Mears was placed on the 60-day injured list to begin the year on March 15, 2022, after undergoing arthroscopic surgery on his right elbow. He was activated on August 20, and optioned to Triple–A Indianapolis. On December 18, Mears was designated for assignment following the acquisition of Connor Joe.

===Colorado Rockies===
On December 23, 2022, Mears was claimed off waivers by the Texas Rangers. Four days later, Mears was designated for assignment to make room for free-agent signing Nathan Eovaldi.

On January 6, 2023, Mears was claimed off waivers by the Colorado Rockies. He was optioned to the Triple-A Albuquerque Isotopes to begin the season. In 16 games for the Rockies, Mears posted a 3.72 ERA with 21 strikeouts.

Mears made 41 appearances out of the bullpen for Colorado in 2024, registering a 5.56 ERA with 57 strikeouts across 45 1/3 innings pitched.

===Milwaukee Brewers===
On July 27, 2024, Mears was traded to the Milwaukee Brewers in exchange for Bradley Blalock and Yujanyer Herrera. In 13 appearances down the stretch for Milwaukee, he struggled to an 0-1 record and 7.30 ERA with 18 strikeouts across 12 1/3 innings pitched.

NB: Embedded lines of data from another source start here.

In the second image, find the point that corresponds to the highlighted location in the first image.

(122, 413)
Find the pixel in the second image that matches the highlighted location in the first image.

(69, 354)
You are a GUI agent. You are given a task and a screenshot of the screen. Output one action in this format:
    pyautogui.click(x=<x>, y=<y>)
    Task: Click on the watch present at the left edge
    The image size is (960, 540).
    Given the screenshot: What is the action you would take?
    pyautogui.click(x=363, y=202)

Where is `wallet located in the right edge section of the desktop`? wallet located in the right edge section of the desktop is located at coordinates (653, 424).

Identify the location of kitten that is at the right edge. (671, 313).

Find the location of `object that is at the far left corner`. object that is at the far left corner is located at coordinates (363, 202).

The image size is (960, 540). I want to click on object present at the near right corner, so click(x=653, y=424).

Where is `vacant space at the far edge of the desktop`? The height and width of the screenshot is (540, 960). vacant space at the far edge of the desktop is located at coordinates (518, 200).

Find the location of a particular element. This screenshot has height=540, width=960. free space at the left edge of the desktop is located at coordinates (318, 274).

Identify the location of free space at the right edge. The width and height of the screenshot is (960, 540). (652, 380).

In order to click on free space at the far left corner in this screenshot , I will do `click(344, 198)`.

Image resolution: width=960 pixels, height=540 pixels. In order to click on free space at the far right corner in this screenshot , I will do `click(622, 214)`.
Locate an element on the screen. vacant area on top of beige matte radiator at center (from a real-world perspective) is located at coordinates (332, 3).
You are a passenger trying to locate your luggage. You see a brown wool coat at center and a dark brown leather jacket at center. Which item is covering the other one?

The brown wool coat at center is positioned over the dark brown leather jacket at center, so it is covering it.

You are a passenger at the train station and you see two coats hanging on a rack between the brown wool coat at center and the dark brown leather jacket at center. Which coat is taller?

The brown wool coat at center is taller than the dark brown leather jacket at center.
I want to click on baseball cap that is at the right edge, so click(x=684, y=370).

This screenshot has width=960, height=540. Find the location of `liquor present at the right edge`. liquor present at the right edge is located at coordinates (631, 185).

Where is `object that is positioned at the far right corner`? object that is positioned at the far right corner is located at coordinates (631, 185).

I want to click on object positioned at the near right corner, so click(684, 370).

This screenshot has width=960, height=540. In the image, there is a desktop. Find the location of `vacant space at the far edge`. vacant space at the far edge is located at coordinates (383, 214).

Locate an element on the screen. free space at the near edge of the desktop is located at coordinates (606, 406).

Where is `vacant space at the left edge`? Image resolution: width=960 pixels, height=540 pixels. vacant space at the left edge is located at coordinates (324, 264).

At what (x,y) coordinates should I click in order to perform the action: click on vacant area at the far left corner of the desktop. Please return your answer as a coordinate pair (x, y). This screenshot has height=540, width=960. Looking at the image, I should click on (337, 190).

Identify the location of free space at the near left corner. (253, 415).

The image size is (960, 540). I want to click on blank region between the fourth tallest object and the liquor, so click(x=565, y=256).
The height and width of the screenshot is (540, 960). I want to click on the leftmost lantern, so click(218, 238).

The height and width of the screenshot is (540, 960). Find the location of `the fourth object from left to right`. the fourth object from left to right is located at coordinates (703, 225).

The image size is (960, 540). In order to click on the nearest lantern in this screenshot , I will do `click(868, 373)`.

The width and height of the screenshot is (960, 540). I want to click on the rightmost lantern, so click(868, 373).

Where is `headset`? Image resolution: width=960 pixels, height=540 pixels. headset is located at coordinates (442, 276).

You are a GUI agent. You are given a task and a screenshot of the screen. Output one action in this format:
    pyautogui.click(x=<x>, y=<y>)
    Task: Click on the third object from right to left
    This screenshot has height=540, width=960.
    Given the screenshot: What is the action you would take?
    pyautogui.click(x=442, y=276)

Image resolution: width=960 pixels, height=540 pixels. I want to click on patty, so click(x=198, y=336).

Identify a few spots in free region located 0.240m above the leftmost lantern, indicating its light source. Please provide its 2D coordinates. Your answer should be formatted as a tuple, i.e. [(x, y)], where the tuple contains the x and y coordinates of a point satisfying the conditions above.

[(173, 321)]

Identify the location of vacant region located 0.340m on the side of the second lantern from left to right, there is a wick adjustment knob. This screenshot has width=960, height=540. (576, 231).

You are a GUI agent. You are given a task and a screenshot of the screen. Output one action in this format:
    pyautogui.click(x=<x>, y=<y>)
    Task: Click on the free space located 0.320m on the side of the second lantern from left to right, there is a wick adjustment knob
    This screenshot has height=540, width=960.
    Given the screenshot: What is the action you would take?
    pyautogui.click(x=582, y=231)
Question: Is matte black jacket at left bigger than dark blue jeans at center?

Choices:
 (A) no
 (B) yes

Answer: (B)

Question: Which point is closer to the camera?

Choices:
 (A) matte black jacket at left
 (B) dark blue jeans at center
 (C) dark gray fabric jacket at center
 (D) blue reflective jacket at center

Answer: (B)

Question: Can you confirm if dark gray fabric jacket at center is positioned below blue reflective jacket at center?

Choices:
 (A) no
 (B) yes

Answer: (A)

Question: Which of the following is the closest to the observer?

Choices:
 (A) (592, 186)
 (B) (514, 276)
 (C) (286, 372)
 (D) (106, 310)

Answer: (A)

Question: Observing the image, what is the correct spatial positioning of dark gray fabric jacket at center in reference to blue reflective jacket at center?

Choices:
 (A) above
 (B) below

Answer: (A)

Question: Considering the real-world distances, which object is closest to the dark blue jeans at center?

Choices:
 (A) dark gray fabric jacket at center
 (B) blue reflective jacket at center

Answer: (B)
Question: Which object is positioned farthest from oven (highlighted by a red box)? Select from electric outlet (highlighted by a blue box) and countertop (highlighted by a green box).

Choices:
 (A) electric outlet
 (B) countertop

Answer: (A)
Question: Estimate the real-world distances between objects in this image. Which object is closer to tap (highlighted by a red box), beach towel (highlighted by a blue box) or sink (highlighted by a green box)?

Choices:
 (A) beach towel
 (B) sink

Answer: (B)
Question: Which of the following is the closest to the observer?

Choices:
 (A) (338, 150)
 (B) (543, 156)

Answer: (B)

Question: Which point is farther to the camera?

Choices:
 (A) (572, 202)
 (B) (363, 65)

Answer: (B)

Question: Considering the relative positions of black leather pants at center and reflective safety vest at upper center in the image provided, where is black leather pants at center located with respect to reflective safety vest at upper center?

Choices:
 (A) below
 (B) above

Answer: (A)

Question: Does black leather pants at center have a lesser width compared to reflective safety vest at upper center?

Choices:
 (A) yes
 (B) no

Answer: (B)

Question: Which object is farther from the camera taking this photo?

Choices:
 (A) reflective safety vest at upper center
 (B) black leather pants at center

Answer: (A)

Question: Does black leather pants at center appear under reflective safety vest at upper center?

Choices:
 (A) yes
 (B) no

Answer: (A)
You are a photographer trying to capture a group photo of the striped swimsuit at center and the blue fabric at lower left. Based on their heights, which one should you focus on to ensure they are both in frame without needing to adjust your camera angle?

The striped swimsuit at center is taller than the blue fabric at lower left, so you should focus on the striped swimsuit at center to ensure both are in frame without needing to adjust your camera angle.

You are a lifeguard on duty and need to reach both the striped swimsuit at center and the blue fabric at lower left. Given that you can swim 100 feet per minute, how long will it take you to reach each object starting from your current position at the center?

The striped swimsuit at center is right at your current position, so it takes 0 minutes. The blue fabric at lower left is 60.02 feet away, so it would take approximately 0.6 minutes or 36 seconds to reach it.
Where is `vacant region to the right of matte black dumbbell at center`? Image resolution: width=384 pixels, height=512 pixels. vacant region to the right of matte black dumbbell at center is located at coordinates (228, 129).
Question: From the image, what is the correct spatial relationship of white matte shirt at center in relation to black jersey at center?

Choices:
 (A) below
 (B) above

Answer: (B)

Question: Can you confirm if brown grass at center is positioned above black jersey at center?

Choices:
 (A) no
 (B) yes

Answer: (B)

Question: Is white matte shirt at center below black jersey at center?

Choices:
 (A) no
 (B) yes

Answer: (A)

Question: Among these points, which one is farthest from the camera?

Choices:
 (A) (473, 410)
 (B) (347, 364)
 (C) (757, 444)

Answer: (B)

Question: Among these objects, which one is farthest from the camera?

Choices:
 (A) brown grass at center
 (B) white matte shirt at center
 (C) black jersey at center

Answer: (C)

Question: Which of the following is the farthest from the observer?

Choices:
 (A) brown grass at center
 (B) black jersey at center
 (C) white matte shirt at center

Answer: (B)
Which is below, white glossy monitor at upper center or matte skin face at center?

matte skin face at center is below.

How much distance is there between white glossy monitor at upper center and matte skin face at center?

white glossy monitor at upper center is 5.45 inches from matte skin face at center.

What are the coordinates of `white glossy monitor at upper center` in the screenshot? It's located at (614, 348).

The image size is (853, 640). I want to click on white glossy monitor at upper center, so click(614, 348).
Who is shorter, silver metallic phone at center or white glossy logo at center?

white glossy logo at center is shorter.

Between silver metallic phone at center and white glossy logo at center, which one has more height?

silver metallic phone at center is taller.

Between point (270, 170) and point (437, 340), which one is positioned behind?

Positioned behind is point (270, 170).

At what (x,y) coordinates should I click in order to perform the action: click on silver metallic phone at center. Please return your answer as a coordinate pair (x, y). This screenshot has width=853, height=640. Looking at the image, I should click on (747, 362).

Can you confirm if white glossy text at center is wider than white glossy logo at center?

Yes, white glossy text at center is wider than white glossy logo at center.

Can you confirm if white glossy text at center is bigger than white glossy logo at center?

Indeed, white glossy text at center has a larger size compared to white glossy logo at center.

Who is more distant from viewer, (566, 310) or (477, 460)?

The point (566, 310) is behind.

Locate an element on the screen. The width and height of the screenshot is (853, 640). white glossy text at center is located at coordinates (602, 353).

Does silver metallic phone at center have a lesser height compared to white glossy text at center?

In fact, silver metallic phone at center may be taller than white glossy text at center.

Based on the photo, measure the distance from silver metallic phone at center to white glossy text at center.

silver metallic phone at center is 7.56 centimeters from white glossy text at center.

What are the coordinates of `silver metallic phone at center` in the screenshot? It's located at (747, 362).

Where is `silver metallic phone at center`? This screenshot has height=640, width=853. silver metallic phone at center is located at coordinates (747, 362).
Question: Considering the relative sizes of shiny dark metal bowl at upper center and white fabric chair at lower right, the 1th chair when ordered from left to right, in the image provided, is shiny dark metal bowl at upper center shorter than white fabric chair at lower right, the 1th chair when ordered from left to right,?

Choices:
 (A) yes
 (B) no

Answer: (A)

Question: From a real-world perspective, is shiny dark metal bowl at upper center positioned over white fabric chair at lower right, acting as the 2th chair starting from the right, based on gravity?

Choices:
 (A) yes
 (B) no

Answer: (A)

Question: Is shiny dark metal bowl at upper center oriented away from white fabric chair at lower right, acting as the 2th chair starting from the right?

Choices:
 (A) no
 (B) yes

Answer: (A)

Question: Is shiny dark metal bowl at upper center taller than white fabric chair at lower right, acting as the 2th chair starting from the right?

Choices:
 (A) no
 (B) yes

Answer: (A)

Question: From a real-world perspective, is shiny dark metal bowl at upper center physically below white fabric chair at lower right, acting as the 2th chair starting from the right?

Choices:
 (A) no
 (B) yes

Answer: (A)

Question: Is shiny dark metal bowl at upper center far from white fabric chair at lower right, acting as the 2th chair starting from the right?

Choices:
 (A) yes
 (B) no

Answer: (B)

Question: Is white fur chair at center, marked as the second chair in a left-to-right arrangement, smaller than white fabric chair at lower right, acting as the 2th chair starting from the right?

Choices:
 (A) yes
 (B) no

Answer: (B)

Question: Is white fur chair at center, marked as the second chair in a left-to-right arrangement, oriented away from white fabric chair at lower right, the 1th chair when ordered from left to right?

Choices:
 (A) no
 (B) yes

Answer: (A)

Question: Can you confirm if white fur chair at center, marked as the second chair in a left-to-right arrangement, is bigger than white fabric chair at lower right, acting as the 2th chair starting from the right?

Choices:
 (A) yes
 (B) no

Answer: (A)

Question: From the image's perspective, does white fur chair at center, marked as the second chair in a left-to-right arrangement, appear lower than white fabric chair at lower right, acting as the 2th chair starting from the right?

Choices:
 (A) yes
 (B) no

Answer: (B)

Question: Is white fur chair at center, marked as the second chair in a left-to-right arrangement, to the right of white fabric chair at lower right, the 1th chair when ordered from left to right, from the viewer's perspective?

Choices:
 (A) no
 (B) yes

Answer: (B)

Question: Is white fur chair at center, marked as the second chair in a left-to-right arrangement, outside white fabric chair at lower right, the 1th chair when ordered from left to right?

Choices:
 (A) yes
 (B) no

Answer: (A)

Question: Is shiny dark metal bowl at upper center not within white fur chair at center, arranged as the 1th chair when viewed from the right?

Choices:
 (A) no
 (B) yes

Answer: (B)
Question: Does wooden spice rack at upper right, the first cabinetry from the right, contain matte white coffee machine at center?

Mears made 63 appearances out of the bullpen for the Brewers in 2025, compiling a 5-3 record and 3.49 ERA with 46 strikeouts and one save across 56 1/3 innings pitched.

===Kansas City Royals===
On December 14, 2025, Mears and Isaac Collins were traded to the Kansas City Royals in exchange for Ángel Zerpa. On May 29, 2026, Mears was placed on the injured list due to a right shoulder impingement. He was transferred to the 60-day injured list on July 14.